性別は女性。年齢17。学生。住所は同じく趙糸街。
なんてことはない。今回も同じように、死んでもらうか、殺すかだ。
わたしは、機械だ。
心を持たない、ただ存在意義を果たすだけのシステムに過ぎない。
それはこれからも変わらない。
今から救済する対象も、今までと同じように殺───────。
「帰れ」
そう言われるや否や、拒絶するかのようにドアを思い切り閉められた。
───三島理恵宅。
インターフォンを鳴らして、誰かが出て来たまではよかった。
しかし、その人は何と勘違いしたのか、ドアを固く閉ざした。
おかげで門前払い。この始末だ。
(………困った。このままでは家に上がれないどころか、三島リエに会えない)
いきなりでかい壁にぶち当たってしまった。
(打つ手は………)
天使の能力である透明化を使う。
それから、家の周りをぐるりと一巡して────ひらめいた。
(……あ、2階の窓開いてる)
─────認めよう。悪気はあった。
初めは、調子に乗ってるへらへらした顔が気に食わないから少しイジってやりたいとか、お金がないからちょっとだけ巻き上げてやろうとか、そんな感じのものだった。
それがだんだんエスカレートしてしまって、周りの期待的にも、後戻りが出来なくなってしまった。

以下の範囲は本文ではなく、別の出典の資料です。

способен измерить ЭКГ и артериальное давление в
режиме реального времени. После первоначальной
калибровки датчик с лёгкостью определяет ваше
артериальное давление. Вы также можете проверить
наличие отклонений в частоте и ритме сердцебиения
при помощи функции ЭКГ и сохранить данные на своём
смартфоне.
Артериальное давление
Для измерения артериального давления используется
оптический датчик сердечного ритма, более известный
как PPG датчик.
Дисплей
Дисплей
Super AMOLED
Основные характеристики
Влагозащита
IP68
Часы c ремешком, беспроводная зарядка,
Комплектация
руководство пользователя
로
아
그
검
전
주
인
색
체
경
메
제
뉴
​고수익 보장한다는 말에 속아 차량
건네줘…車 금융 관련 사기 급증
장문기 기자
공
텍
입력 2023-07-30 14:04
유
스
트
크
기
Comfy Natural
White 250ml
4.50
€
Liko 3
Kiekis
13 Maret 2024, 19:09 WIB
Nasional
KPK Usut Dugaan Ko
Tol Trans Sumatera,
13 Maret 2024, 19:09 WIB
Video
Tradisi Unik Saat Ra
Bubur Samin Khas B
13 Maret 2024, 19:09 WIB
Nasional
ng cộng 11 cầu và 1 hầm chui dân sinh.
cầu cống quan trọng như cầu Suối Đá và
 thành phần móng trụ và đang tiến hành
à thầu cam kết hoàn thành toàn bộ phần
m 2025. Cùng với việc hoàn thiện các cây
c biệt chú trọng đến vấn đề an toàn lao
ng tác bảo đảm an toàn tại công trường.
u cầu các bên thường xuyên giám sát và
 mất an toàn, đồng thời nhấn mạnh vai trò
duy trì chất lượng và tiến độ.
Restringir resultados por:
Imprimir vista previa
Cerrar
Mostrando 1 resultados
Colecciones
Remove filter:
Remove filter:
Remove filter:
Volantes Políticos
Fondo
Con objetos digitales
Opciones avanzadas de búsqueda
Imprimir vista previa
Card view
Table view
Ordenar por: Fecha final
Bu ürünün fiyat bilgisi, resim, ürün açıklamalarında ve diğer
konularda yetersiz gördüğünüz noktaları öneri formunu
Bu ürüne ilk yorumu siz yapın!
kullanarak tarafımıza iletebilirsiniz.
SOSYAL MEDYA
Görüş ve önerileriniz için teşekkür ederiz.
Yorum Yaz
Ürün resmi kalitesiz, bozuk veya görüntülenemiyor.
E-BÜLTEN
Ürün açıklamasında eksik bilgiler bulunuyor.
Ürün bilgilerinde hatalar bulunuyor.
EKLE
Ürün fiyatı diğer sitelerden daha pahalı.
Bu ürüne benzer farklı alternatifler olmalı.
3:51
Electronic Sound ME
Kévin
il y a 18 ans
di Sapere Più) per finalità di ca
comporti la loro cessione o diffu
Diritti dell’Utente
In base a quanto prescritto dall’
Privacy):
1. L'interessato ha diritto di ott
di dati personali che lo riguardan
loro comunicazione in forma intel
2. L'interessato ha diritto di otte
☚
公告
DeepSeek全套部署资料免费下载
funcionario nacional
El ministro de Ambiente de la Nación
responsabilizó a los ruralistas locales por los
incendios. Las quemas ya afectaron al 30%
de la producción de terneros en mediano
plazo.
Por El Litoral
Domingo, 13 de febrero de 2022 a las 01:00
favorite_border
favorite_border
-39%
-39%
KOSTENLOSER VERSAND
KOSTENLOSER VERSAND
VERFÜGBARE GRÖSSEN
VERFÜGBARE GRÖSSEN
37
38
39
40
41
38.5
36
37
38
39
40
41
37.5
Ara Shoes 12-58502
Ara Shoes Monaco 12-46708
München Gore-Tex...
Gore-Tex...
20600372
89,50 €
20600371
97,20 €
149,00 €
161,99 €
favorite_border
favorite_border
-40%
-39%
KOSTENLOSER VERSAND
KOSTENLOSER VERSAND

結果的に、そのいじめられていた少女はこの世からいなくなった。
少なからず罪深いという意識はあった。
人一人を間接的にとは言え、殺めたのだ。
だけど────それ一つで私の人生が台無しになるなんて、夢にも思わなかった。
インターネットは世界中と繋がれるとはよく言ったものだ。
私の行いはメディアに取り上げられ、一生消えない烙印となった。
私に味方はいない。
同じグループのやつらは
沢山いたフォロワーも今や見る影もない。
(…………)
こんな最悪な世界なら、もういっそのこと────────。
「……………ん、しょ」
窓の方で何か声がした。
(………何?)
部屋は閉め切っていたはず────いや、ママが開けなさいってうるさかったから窓開けたんだっけ。

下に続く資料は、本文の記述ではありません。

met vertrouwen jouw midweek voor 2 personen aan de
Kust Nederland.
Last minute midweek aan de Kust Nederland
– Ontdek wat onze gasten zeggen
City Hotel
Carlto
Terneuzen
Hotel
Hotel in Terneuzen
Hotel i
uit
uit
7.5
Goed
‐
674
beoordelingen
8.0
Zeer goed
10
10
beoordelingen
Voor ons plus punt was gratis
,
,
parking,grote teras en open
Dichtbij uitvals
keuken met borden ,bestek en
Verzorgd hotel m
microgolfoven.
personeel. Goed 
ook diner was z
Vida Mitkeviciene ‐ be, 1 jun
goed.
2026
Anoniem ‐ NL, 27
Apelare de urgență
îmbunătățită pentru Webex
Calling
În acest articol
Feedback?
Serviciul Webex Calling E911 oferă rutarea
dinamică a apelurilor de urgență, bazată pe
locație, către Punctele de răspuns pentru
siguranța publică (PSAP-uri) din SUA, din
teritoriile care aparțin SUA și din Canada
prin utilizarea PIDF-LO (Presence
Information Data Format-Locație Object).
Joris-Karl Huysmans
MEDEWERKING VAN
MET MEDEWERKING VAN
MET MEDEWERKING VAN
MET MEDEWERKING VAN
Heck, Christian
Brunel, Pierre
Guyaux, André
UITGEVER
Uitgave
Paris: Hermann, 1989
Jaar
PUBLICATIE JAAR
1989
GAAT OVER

それでも最後の抵抗とばかりに、カーテンを閉めて光を遮断していたはずだ。
窓の方に目を移すと、カーテンがもぞもぞと動いている。
「ひっ………!」
(何!?泥棒!?……そう言えばさっきインターフォン鳴らしてたヤツ、私への嫌がらせかと思ったけどもしかして………!!)
カーテンが踊るように開けられる。
差し込んできた日の光に目を細める。
(ヤバい……!視界が………!)
「──ふぅ。初めて翼使ったけどなかなか思うように飛べないや。……おかげで背中がズキズキする」
開口一番聞こえたのは、よくわからない素っ頓狂な泣き言だった。
「………え?」
「……あ、えっと。初めまして。わたしはウィシュタリアです。三島理恵さん………ですか?」
呆気にとらわれていた私に気づいたのか、その子は体を私の方に向けて、挨拶し始めた。
私の部屋に入り込んできたのは、私より一回り小さい、天使のような子だった─────────。

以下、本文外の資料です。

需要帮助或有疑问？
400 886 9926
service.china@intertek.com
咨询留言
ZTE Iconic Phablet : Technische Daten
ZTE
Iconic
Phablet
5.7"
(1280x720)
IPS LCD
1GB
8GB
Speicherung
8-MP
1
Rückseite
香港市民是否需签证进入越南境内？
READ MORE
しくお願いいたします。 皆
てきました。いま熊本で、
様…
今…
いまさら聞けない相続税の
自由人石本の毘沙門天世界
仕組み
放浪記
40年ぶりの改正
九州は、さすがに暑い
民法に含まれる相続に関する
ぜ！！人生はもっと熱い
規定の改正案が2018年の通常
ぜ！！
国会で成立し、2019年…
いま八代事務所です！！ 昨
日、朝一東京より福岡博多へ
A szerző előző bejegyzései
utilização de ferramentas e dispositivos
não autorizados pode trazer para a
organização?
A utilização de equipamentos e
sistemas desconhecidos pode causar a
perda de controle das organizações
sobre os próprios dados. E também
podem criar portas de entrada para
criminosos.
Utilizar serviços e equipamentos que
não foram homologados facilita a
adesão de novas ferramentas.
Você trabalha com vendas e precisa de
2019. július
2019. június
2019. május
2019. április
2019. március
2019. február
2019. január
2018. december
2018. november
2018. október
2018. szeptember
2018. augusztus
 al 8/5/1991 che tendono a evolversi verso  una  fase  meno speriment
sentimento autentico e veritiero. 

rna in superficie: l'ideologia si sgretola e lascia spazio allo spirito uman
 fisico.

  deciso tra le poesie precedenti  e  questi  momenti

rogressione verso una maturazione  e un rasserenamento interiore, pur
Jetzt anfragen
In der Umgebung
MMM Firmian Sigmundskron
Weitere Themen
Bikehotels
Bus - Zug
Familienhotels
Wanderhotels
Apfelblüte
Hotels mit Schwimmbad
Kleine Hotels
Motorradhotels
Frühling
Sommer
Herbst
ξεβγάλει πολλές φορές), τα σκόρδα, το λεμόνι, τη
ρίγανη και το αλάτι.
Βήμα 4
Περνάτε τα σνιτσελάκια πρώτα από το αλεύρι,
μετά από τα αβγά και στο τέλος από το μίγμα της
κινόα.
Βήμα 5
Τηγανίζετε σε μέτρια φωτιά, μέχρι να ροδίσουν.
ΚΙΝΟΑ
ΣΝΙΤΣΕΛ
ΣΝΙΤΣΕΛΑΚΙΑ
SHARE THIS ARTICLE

「……あ、えっと。初めまして。わたしはウィシュタリアです。三島理恵さん………ですか?」
何とか翼を動かして窓に張り付くことが出来たものの、背中に大きな負担が掛かったせいか、かなり痛む。
──天使には透明化以外にも翼創造という能力がある。
その名の通り翼を生やし、空を飛ぶことが出来る能力なのだが、初めて使うだけあってコントロールに苦戦した。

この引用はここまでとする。